Strangely enough, I was grocery shopping the other day and listening to one of my favourite podcasts as I did, 99% Invisible. The current episode is actual a rebroadcast of a show from the podcast Cautionary Tales. This one in particular focused on the design and building of the Sydney Opera House. While the whole episode is worth a listen, the piece that resonated with me and that immediately brought me back to my thinking about Ship Point is that when you look at large infrastructure failures (and by failures I mean over budget or not achieving success, not falling down) it is usually because a simple question hasn’t been answered at the outset of the planning process. What do we want at that site and why? I don’t think we have even begun to think about this for Ship Point or the more northern harbour parking lots. What do we want there, what will it do for the city and why? To be clear I am not saying this as a stalling tactic to hope for something to come along and solve the question for us, but I do think that we can look around the harbour and get a cue as to where we should start our thought process.

Victoria’s Inner Harbour is the starting point for what drives people to want to come to Victoria for both good and bad.
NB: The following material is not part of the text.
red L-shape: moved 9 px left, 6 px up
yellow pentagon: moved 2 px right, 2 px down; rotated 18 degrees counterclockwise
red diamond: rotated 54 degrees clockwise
Good, because it is a beautiful and striking place, and bad, because it doesn’t tell a complete story of what our city is about. Still, what makes the Inner Harbour what it is, are giant monuments of architecture. If I were to be given a piece of land next to the Parliament Buildings, the Empress Hotel, the Steamship Terminal, the Royal BC Museum and the Belmont Building, my first thought wouldn’t be to compliment it with some concrete risers, some stairs and patches of grass. It would be to build something that both enhances the current space and identifies the city as it is now.

As I said in my previous articles, one of the concerns I had with the plan was building a pavilion building with no ideas for how it would be used. Now with the current planning process, whether even the meagre pavilion building will be built is in question. Apart from having a place to continue having concerts, some greenspace, the continuation of the harbour walkway, and no parking, there is no vision for what we are trying to do here.
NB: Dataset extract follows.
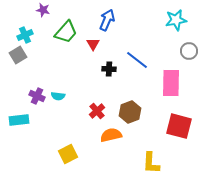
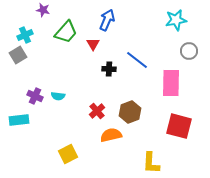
purple cross: moved 2 px left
As I said, I think we should be thinking about what we want out of this last premiere space on the Inner Harbour; a nice garden and path that doesn’t distract from the colonial architecture that has always brought people here, doesn’t feel right.
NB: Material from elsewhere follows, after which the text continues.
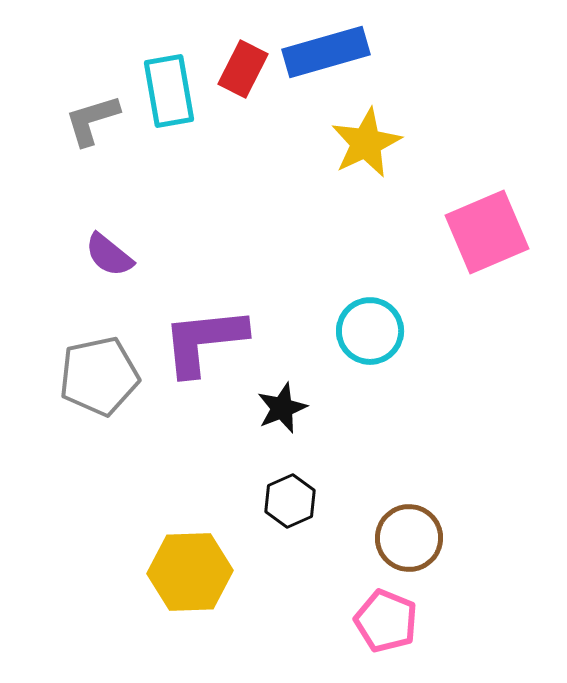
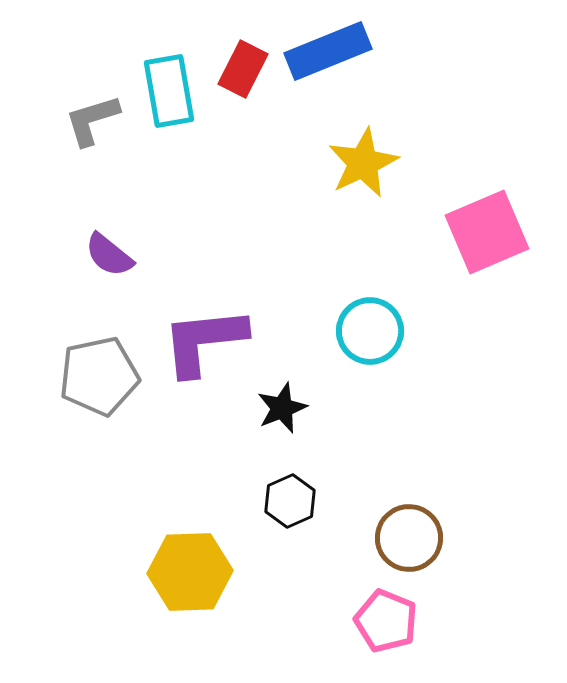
blue rectangle: moved 2 px right, 1 px up; rotated 6 degrees counterclockwise
yellow star: moved 3 px left, 20 px down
I have mentioned before that what I think we should be doing as a focal point for the site is working with the Songhees and Esquimalt First Nations to return a large portion of the Ship Point land to them to ultimately do what they would want with the site. I would love to see a large indigenous cultural centre that competes (even overshadows?) with the colonial architecture that is currently there. With such a prominent site, I am not sure there is a better place to help advance true reconciliation than by allowing those who have always lived on this land to promote their identity, even better that it is at the centre of the province’s capital.

That said, I would love to hear your visions for what this site could be. It is only with a strong vision that we will end up with something that we can all be proud of, rather than just another set of benches and grass near the water.